“You’re dreaming, Mrs. Lewin!”
For once Chum’s control of her blood failed her, and she flushed a little, conscious that he told the truth. Her thoughts were with Gregory and his probable prudence in turning back.
“It was appropriate, anyhow!” she retorted, shaking a huge specimen off her skirts. “That’s not a tarantula, is it?”
“No; common or garden bug, I think. Let’s put it on Miss Denver’s shoulder and hear her scream!”
“No, Captain Nugent! Stop!” A sharp memory of the hysterical quality of Miss Denver’s cry on the hillside made Chum the more imperious. Even in her own mind she did not form the fear that a very little would upset the girl’s balance to make men suspicious of she knew not what; all she felt was that Miss Denver was not in a state of nerves for the endurance of spiders. There might be nothing in it, but she remembered with faint disgust Major Churton’s broad comment, “She has the worried look of a girl who has been kissed.” Mrs. Lewin dropped the subject, and the spider together, with distaste. Her mental attitude grew a little contemptuous.
The next instant she had risen silently to her feet with a nearer and more bitter interest. Some one had said, “Have a cého, Ally?”—and she threaded her way through the chattering crowd round the table-cloth to the three men standing apart by the tethered ponies, without haste, and with a complete appearance of her errand being her own need.
“Ally, do get me some soda-water!” said her voice behind her husband, as he vacillated on the brink of consent. “I can’t wait for our meal to be ready, I’m so thirsty. And don’t put anything but ice into it; it’s too hot.”

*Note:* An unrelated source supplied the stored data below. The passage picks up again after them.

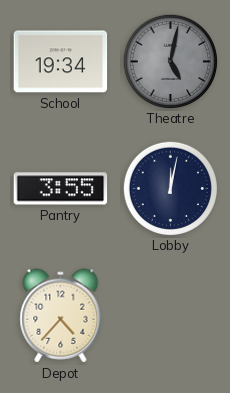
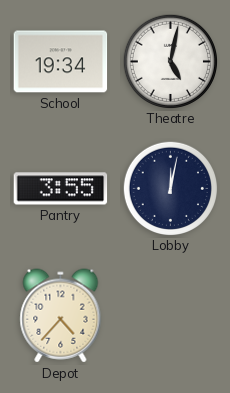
Theatre dial: grey -> white
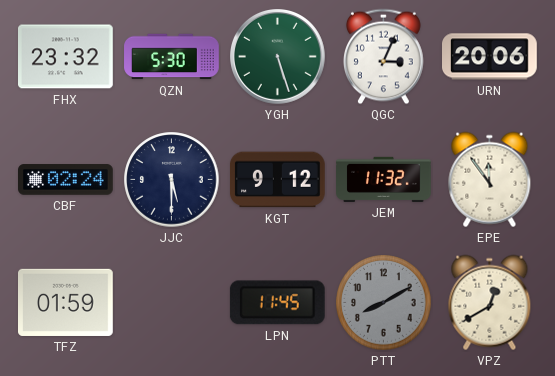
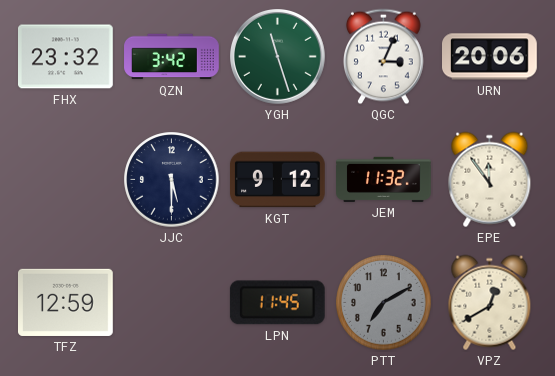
QZN: 5:30 -> 3:42
YGH: 5:27 -> 11:27
CBF: 02:24 -> none
TFZ: 01:59 -> 12:59
PTT: 8:10 -> 7:10
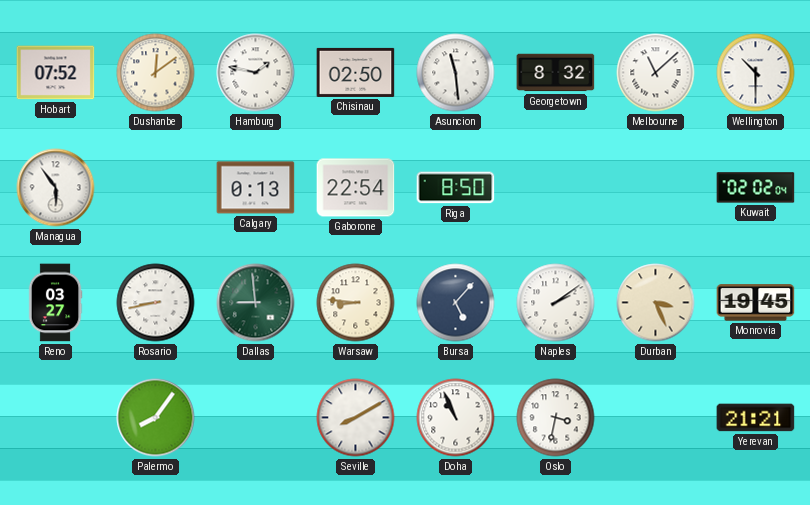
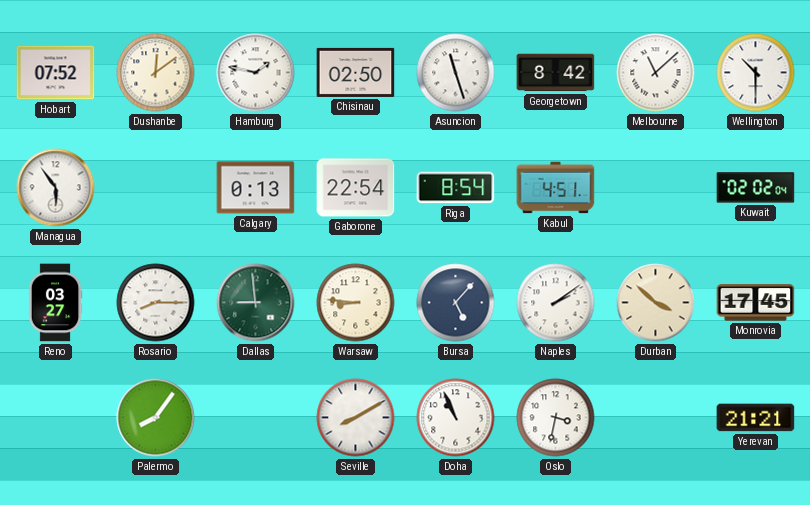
Asuncion: 11:29 -> 11:27
Georgetown: 8:32 -> 8:42
Riga: 8:50 -> 8:54
Kabul: none -> 4:51
Rosario: 8:43 -> 8:15
Durban: 3:26 -> 3:52
Monrovia: 19:45 -> 17:45
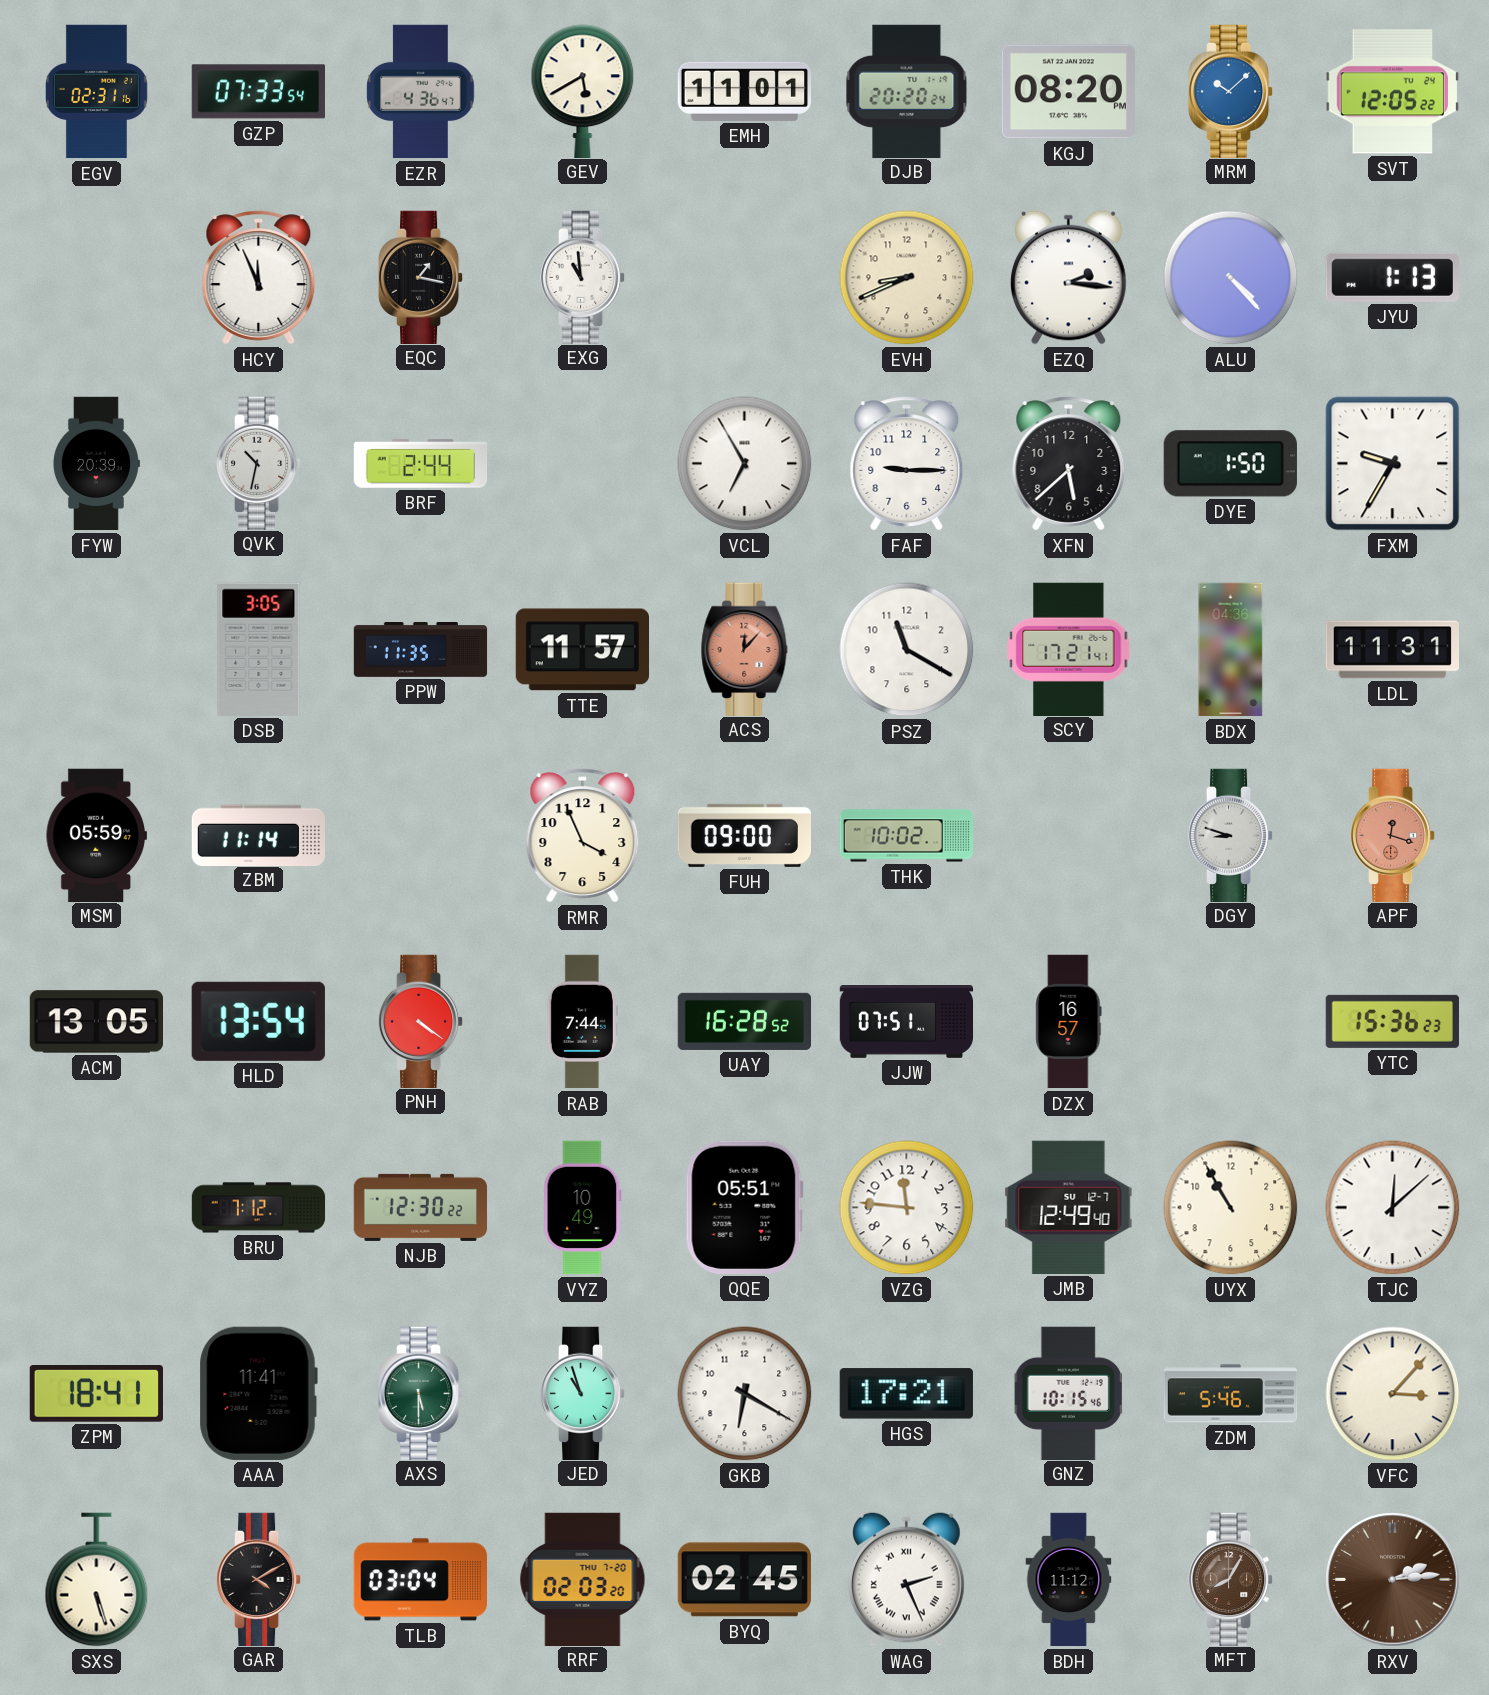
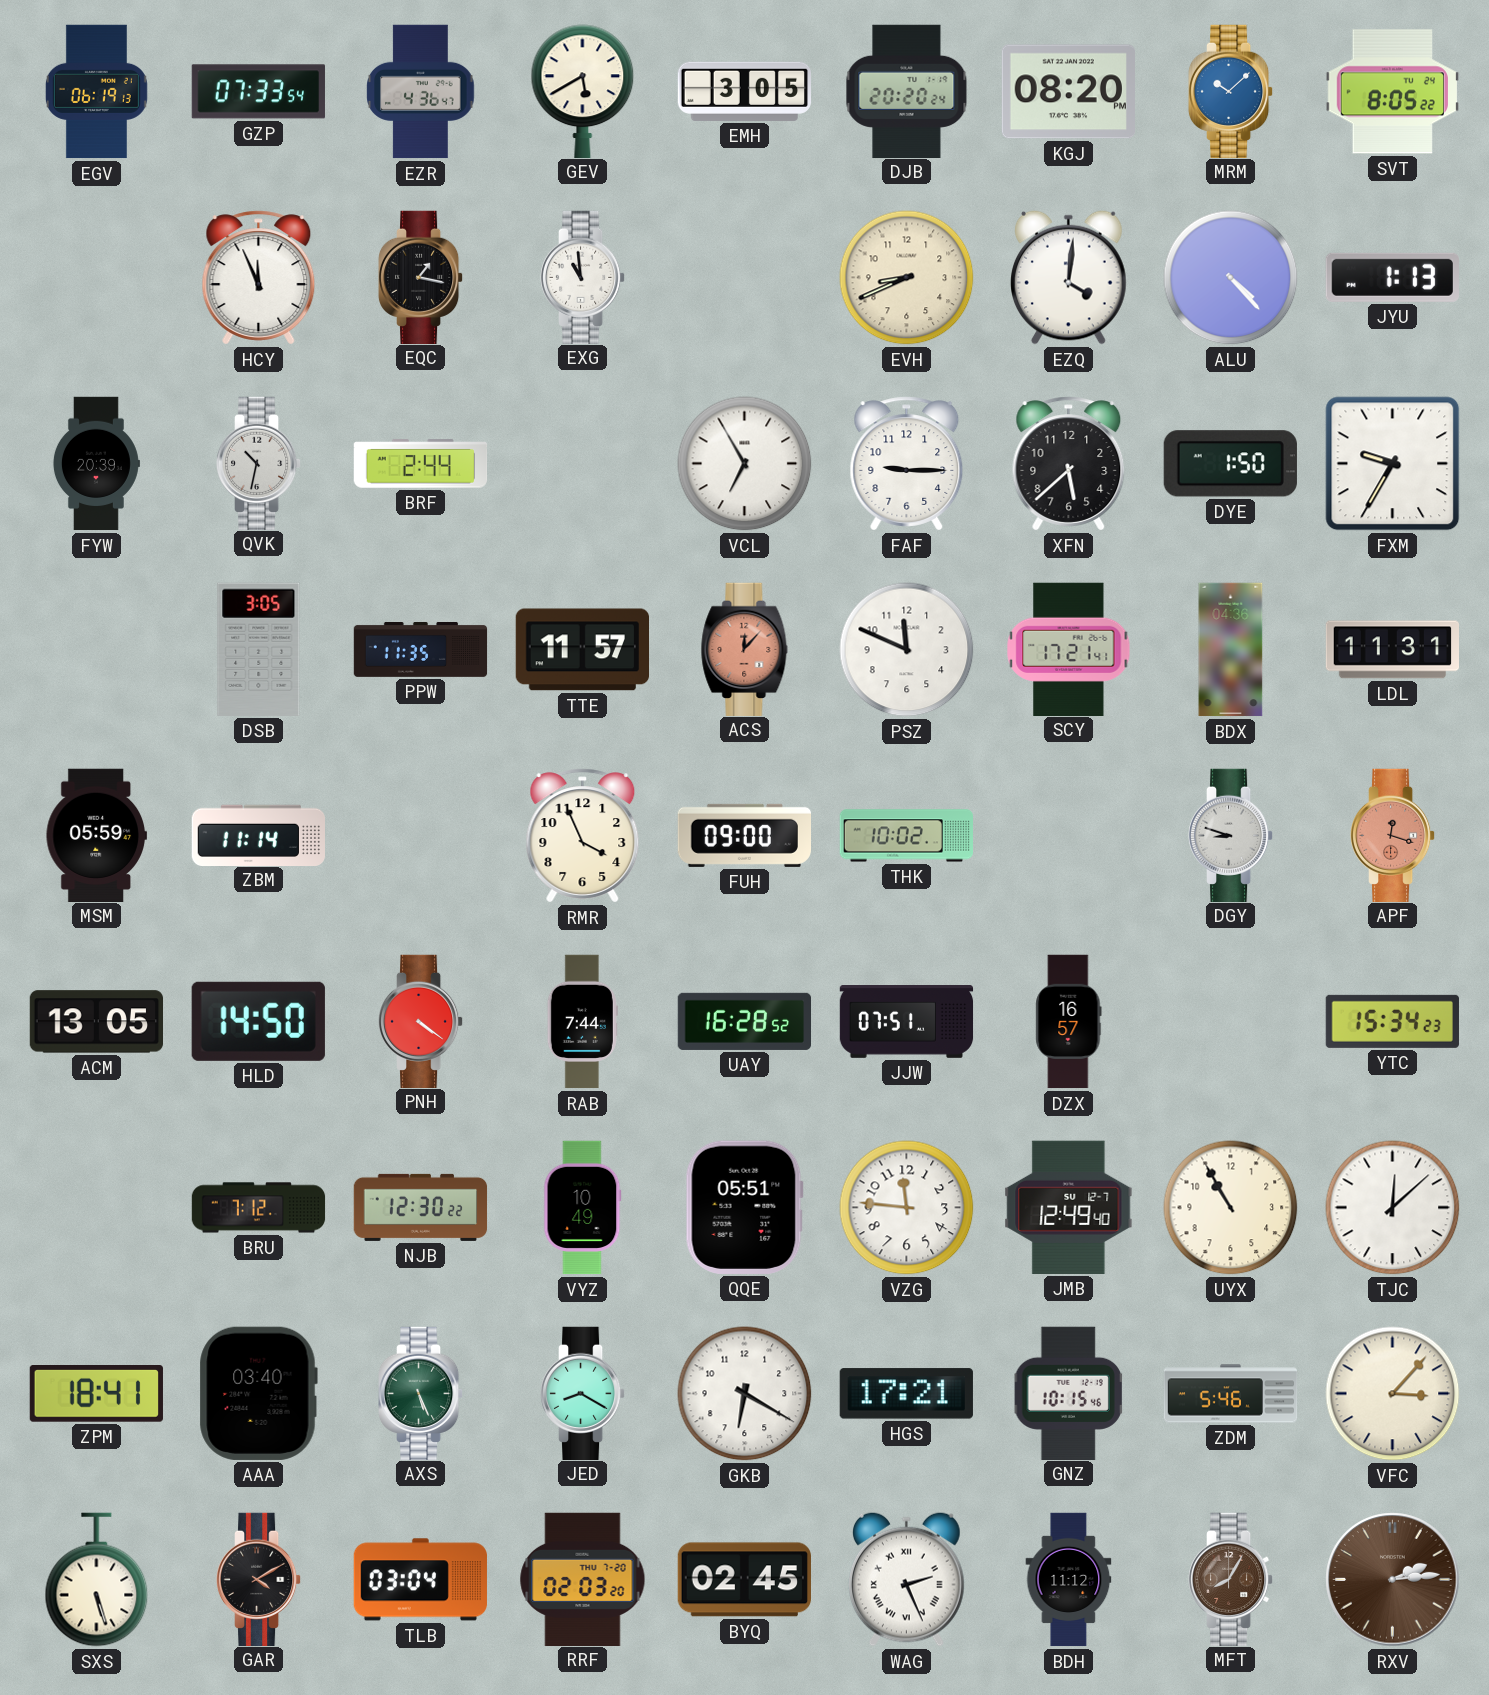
EGV: 02:31 -> 06:19
EMH: 11:01 -> 3:05
SVT: 12:05 -> 8:05
EZQ: 2:16 -> 4:01
PSZ: 11:20 -> 11:49
HLD: 13:54 -> 14:50
YTC: 15:36 -> 15:34
AAA: 11:41 -> 03:40
AXS: 5:30 -> 5:26
JED: 10:57 -> 8:20
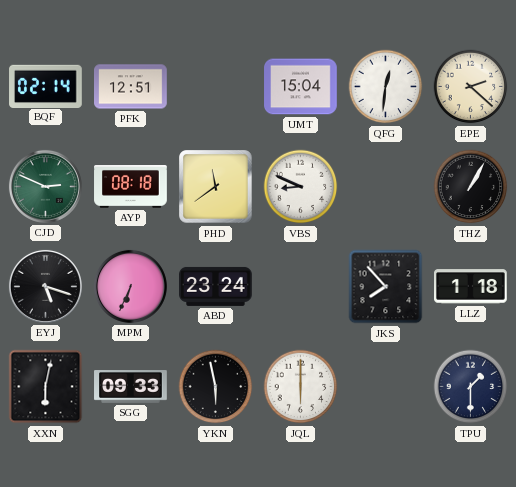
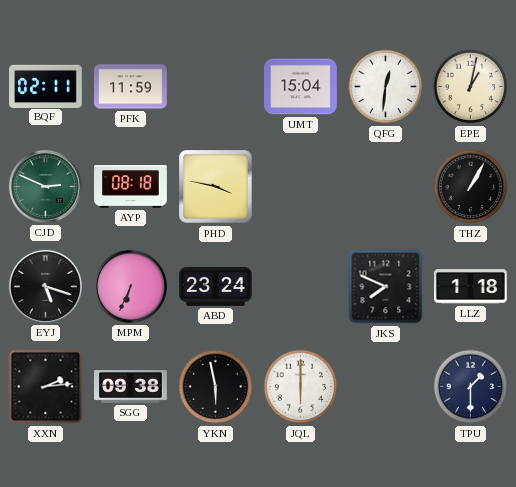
BQF: 02:14 -> 02:11
PFK: 12:51 -> 11:59
EPE: 2:22 -> 1:02
PHD: 11:39 -> 3:47
VBS: 8:49 -> none
JKS: 7:53 -> 7:49
XXN: 6:02 -> 2:14
SGG: 09:33 -> 09:38
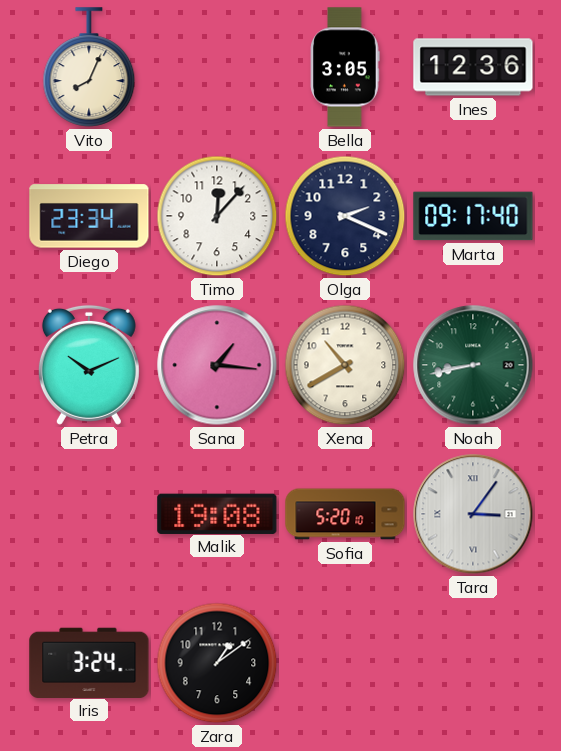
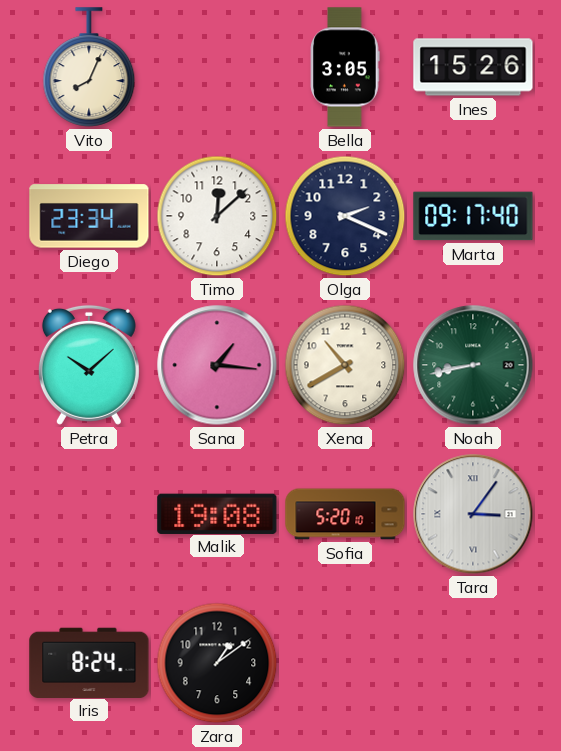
Ines: 12:36 -> 15:26
Timo: 12:07 -> 12:08
Petra: 10:11 -> 10:08
Iris: 3:24 -> 8:24
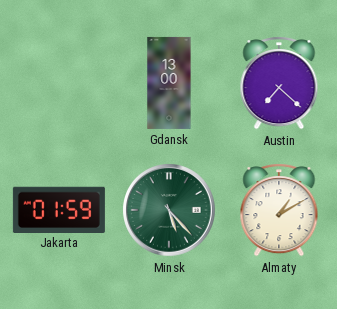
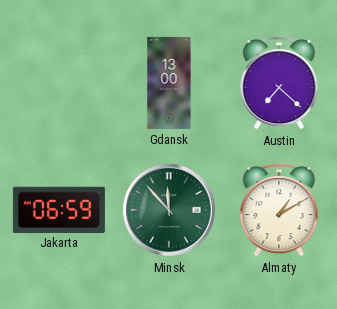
Jakarta: 01:59 -> 06:59
Minsk: 5:23 -> 11:53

Her candid eyes met his without a shadow of reproach; yet he coloured ever so slightly, and shook his head at the man who had suggested cého. As he halved the soda-water between them, Chum felt the old humiliation sweep back over her with fresh force. Who was she to think herself and Ally above these neighbours of theirs? With this ugly possibility always dodging her steps, she was a woman who dared not leave her husband to judge for himself, but was forced to risk an interference that might be rightly interpreted at any moment! She stood there in dispirited silence, beautiful in her summer gown, but with earnest eyes that seemed out of place above the dainty muslin; and for one mad moment she could have cursed the weakness of the man beside her which had spoiled her ideal.
And it was just as she turned from him to save suspicion of her errand, that a sound of welcome arose from the group round the table-cloth.
“When did you turn up?”—“How wet you are? You must have swum the stream!”—“There’s a compliment for you, Mrs. Gilderoy—nothing would keep him away!”—“Well, you always were a man who surmounted difficulties!”